Project 2   Dynamically Resizable Array

Your objective for this project is to implement a dynamically resizable array data structure in order to effectively store objects of the classes that you created in the previous project. As you did in Project 1, you will use separate compilation with g++ to link multiple classes into one executable. In order to successfully complete this project, you must understand the prerequisite material from Project 1 and you must understand the concept of an abstract data type, how template classes work, dynamic memory allocation, recursion, friend functions, and operator overloads. If you are not absolutely comfortable with all of this, please seek help immediately: contact me or our UTA, Nigel.

Some additional resources:

Implementation

Work incrementally! Work through the tasks sequentially (implement and test). Only move on to a task when you are positive that the previous one has been completed correctly. Remember that the names of function prototypes and member variables must exactly match those declared in the respective header file when implementing a class.

Definition

Let a dynamically resizable array be an array whose maximum capacity increases by a factor of 2 in the event that an insertion is attempted when it is already at maximum capacity and whose maximum capacity decreases by a factor of 2, when the number of elements within it drops below half of its maximum capacity. For axample:

arr1 <- {1, 2, 3, 4}             //capacity == 4
arr1.add(5)
arr1 == {1, 2, 3, 4, 5, _, _, _} //capacity == 8

arr2 <- {1, 2, 3, 4}		         //capacity == 4
arr2.remove(4)
arr2 <- {1, 2, 3, _}		         //capacity == 4
arr2.remove(3)
arr2 == {1, 2}			             //capacity == 2

Required Files

starter_code.zip
test_data.zip

Task

Modify the DynamicArray.cpp file to implement the following methods. I highly suggest that you complete them in the presented order. The prototypes below have already been written for you:

i )

template <class T>
void DynamicArray<T>::resize()

which carries out the aforementioned dynamic sizing behavior.
Hint: You must dynamically allocate a new array of the appropriate altered size and then you must copy all elements from the initial array into this new one. Finally, you must update and reassign the private members of the caller.

ii )

template <class T>
bool DynamicArray<T>::add(const T &new_entry)

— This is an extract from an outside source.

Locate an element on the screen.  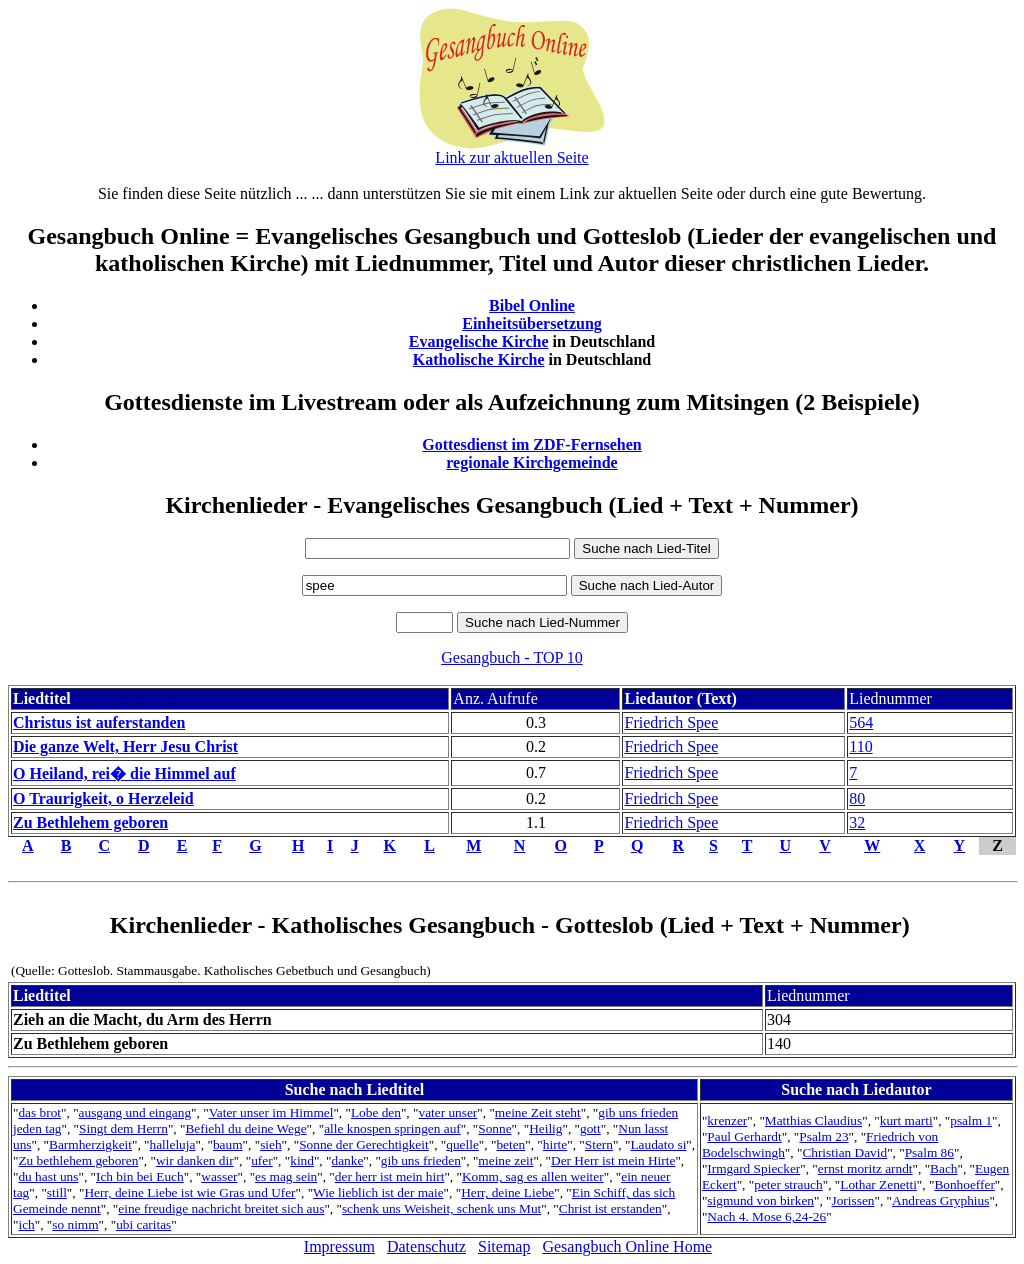
hirte is located at coordinates (555, 1144).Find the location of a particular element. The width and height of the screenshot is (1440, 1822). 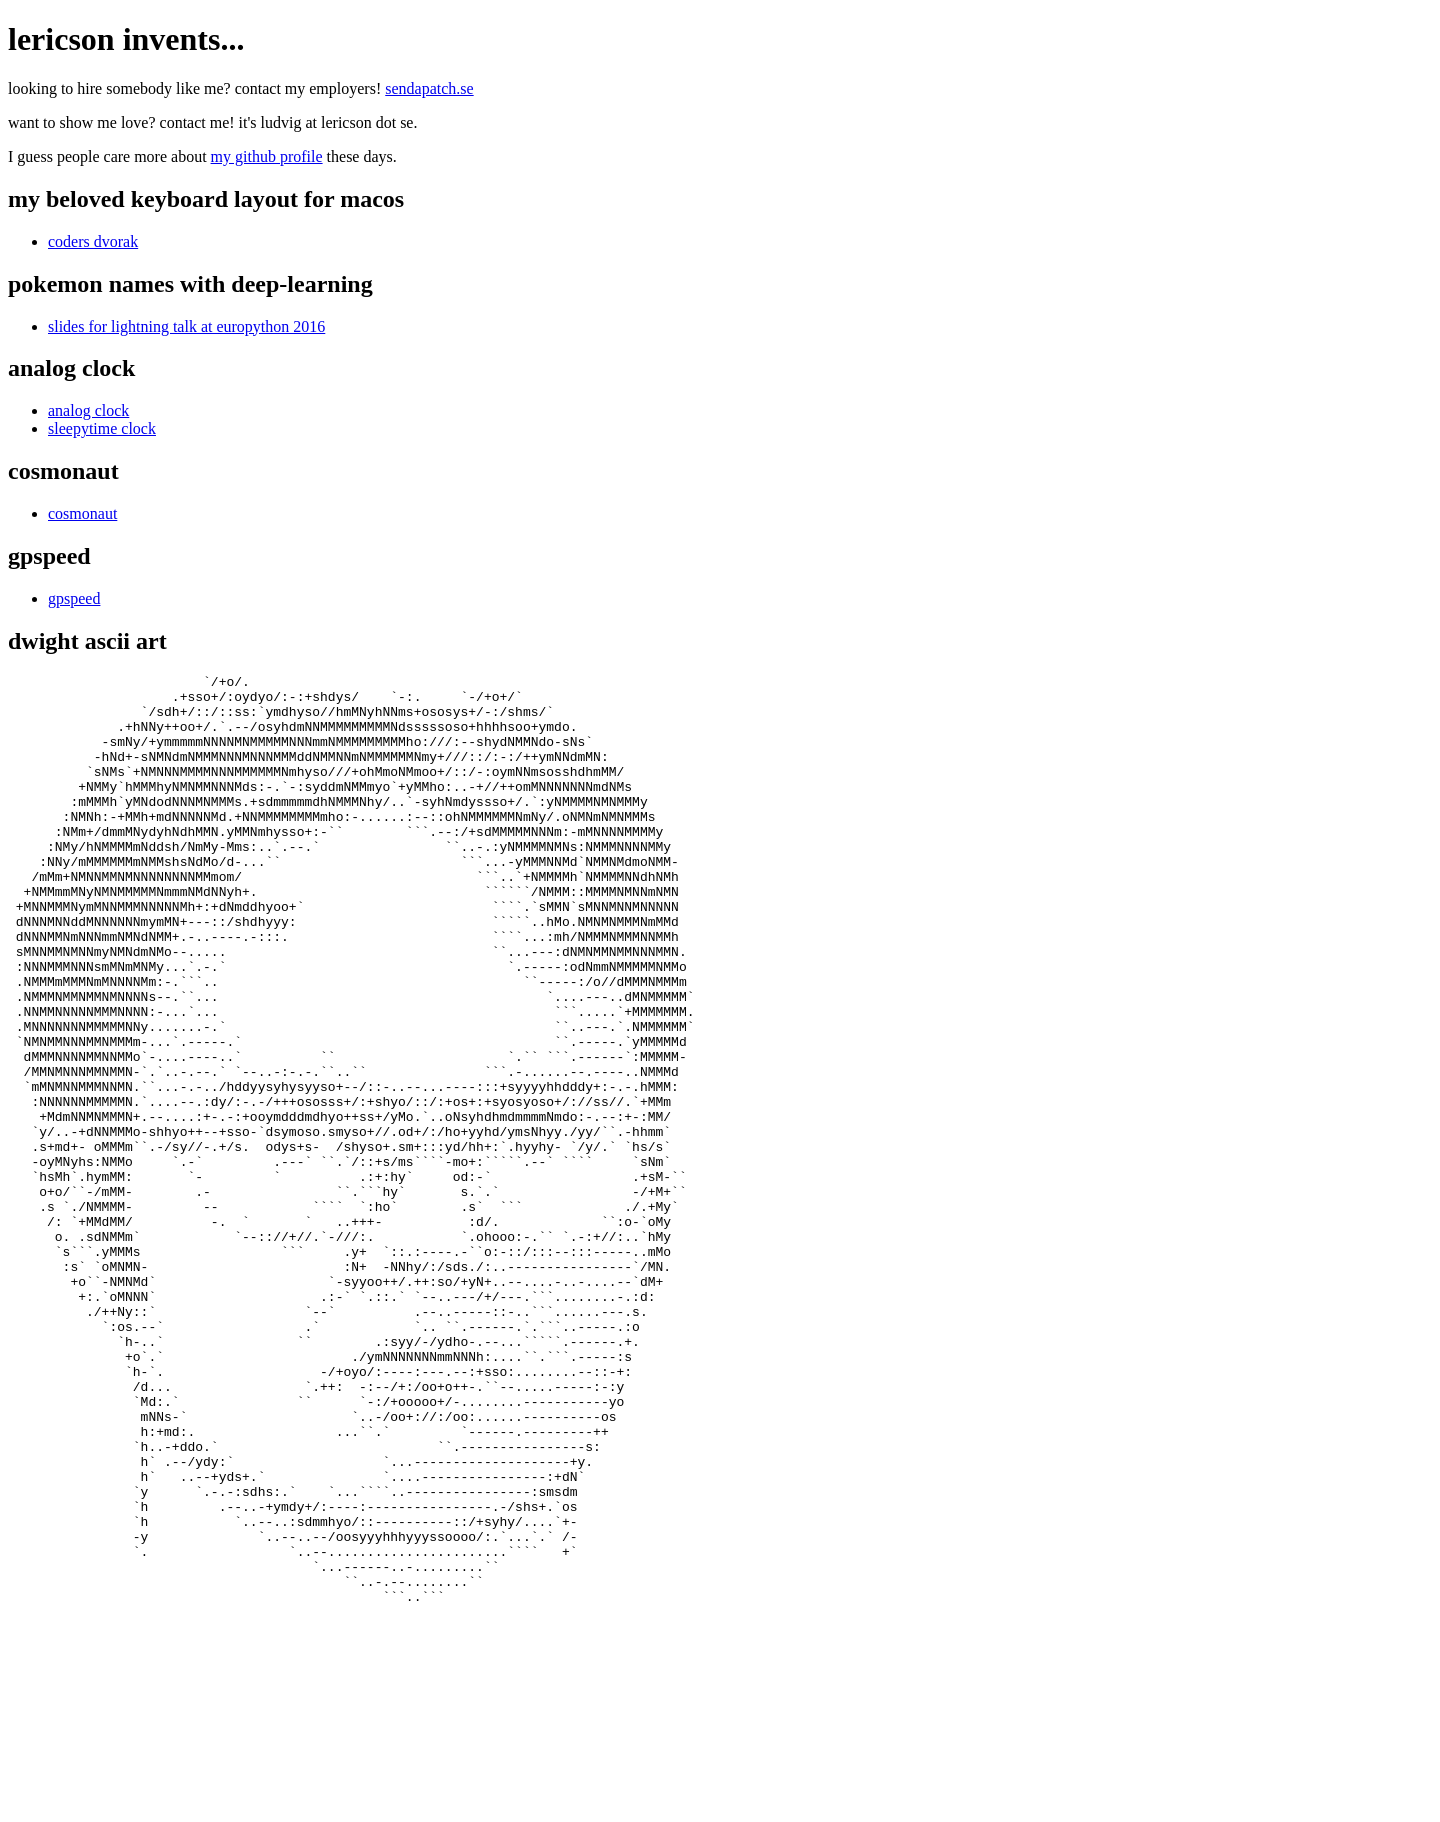

analog clock is located at coordinates (88, 410).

which inserts an item into the last position of the caller – it must call resize and take into account the possibility that the pointer that represents the caller array could be equal to nullptr.

iii )

template <class T>  
bool DynamicArray<T>::remove(const T &an_item)

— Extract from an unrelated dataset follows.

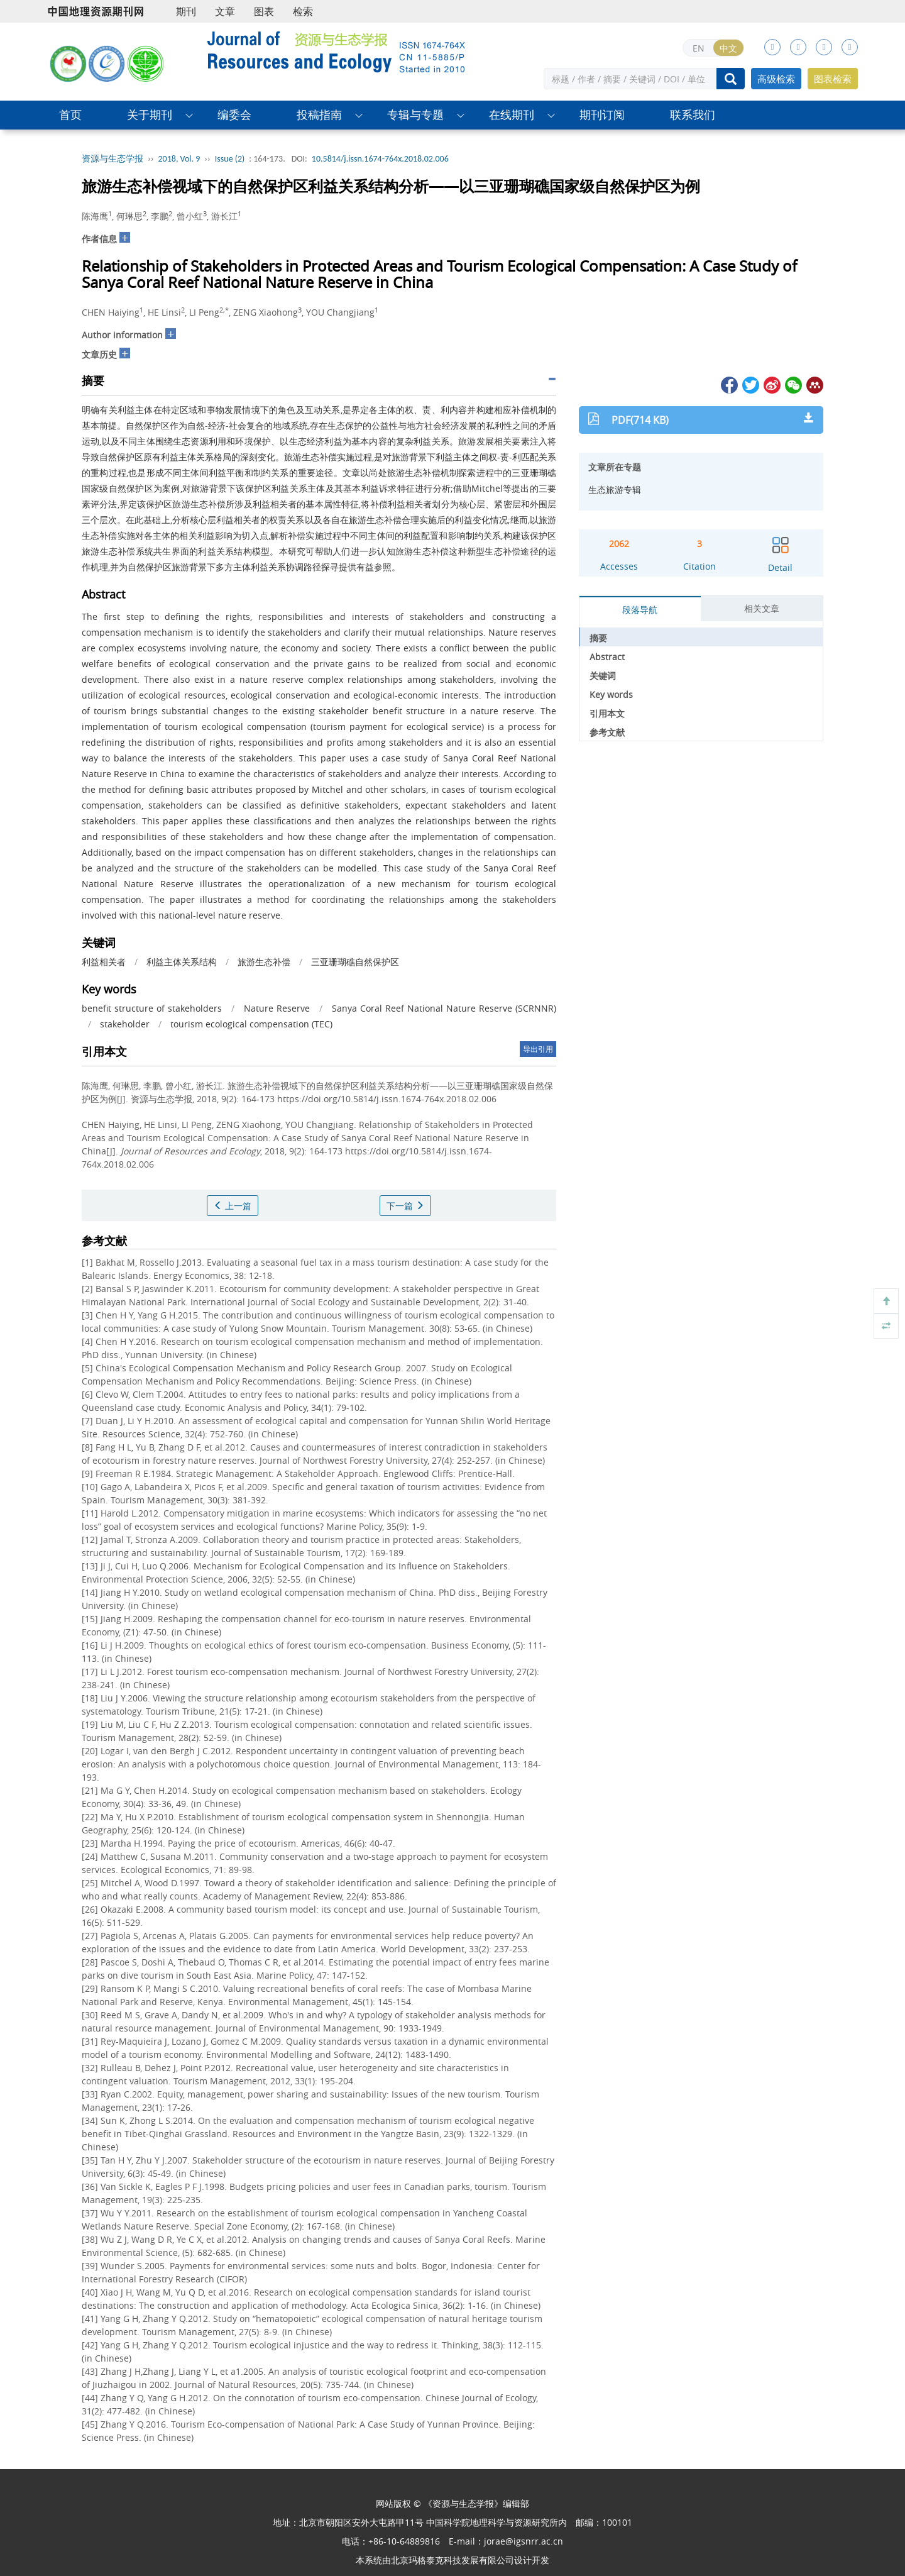  Describe the element at coordinates (511, 115) in the screenshot. I see `在线期刊` at that location.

which removes the first instance of an item from the caller - it must check whether the element to be removed is within the array and it must call resize.
Hint: Before you call resize you could copy all of the items except the one to be removed into a new dynamically allocated array.

iv )

template <class T>  
void DynamicArray<T>::operator+(T rhs)

which adds an item to the caller.
Example:

arr1 <- {1, 2, 3, 4}		 //(capacity == 4)
var1 <- 5
arr1 + var1
arr1 == {1, 2, 3, 4, 5, _, _, _} //(capacity == 8)

v )

template <class T>  
void DynamicArray<T>::operator-(const T &rhs)

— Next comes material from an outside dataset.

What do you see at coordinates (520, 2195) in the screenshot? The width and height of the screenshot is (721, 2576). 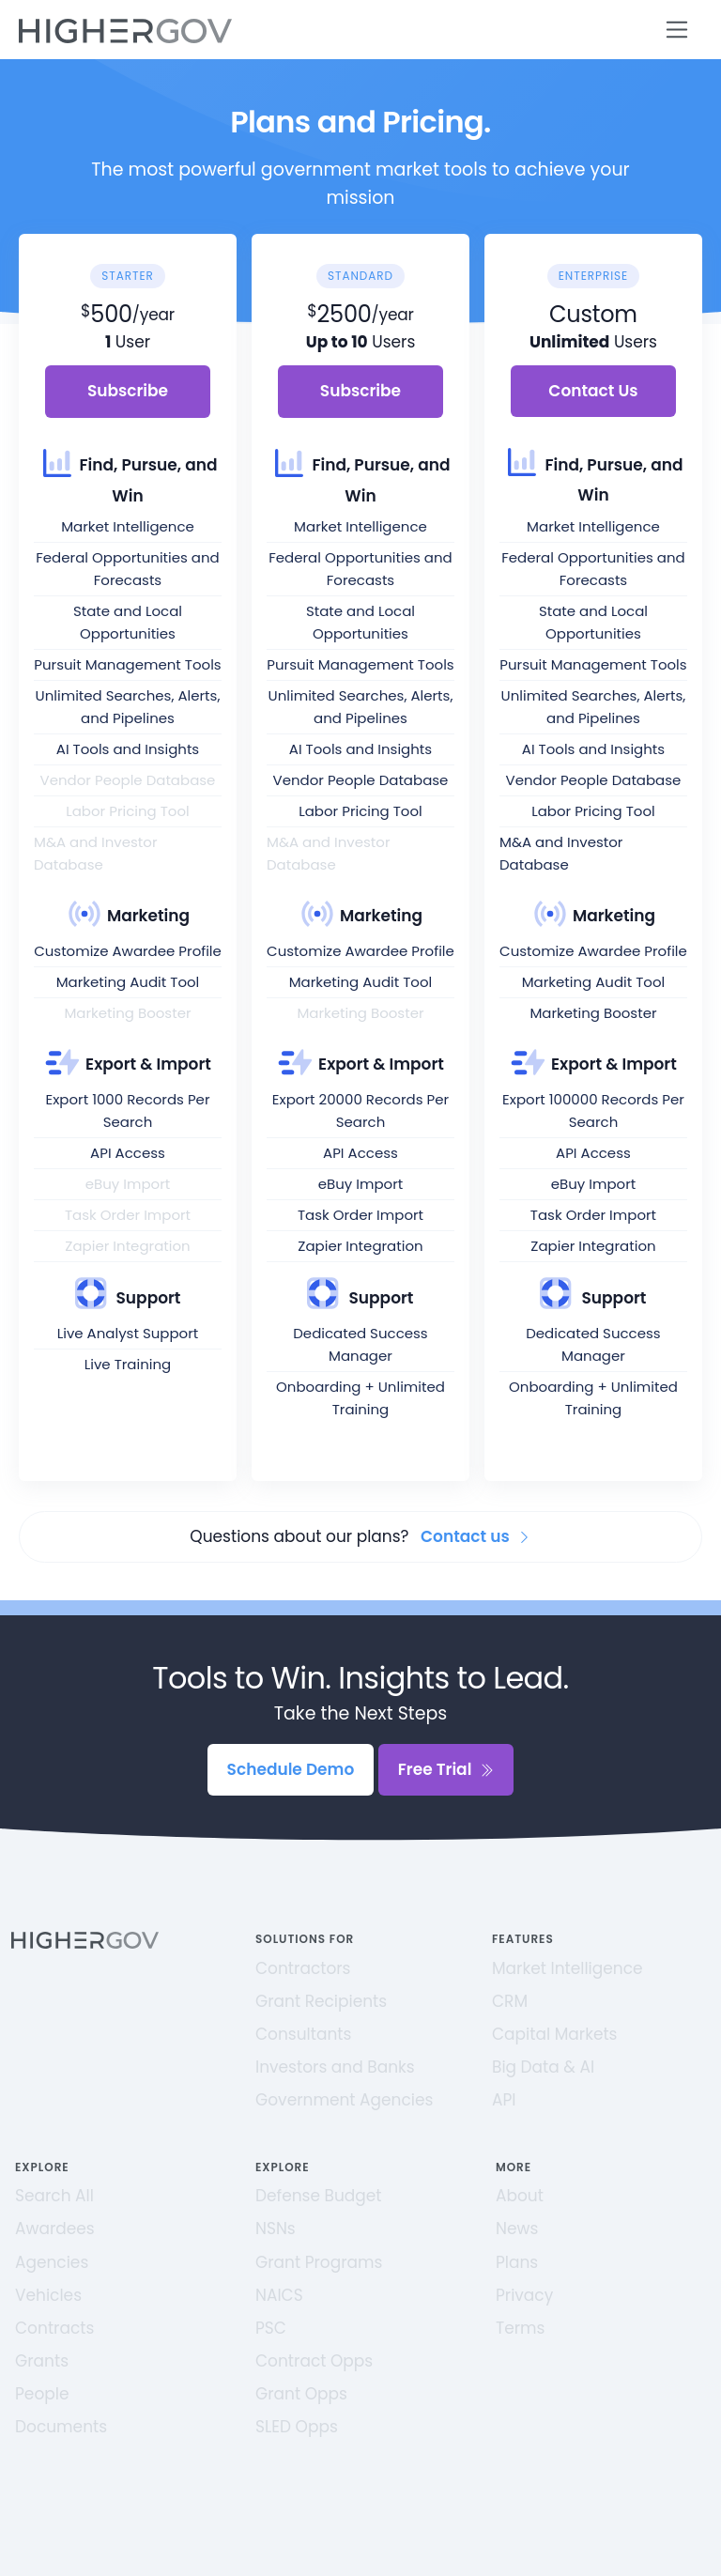 I see `About` at bounding box center [520, 2195].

which removes an item from the caller if the caller contains it.
Example:

arr1 <- {1, 2, 3, 4}		 //(capacity == 4)
arr1 - 4
arr1 <- {1, 2, 3, _}		 //(capacity == 4)

vi )

template <class T>
T DynamicArray<T>::operator[](const size_t &index)

which returns the item at the given index.

Testing

How to compile:
g++ <main file> -std=c++17
You must always implement and test you programs INCREMENTALLY!!!
What does this mean? Implement and test one method at a time.
For each class:

Grading Rubrics

Correctness 80% (distributed across unit testing of your submission)
Documentation 10%
Style and Design 10% (proper naming, modularity, and organization)
Important: You must start working on the projects as soon as they are assigned to detect any problems with submitting your code and address them with us well before the deadline, so that we have time to get back to you before the deadline. This means that you must submit and resubmit your project code early and often, so that there is time to resolve any issues that might come up before the project deadline.
There will be no negotiation about project grades after the submission deadline.

Submission

You will submit the following files:
DynamicArray.cpp

Your project must be submitted on Gradescope. Although Gradescope allows multiple submissions, it is not a platform for testing and/or debugging and it should not be used for that. You MUST test and debug your program locally. Before submitting to Gradescope you MUST ensure that your program compiles (with g++) and runs correctly on the Linux machines in the labs at Hunter (see detailed instructions on how to upload, compile and run your files in the Programming Guidelines document). That is your baseline, if it runs correctly there it will run correctly on Gradescope, and if it does not, you will have the necessary feedback (compiler error messages, debugger or program output) to guide you in debugging, which you don’t have through Gradescope. “But it ran on my machine!” is not a valid argument for a submission that does not compile. Once you have done all the above you submit it to Gradescope.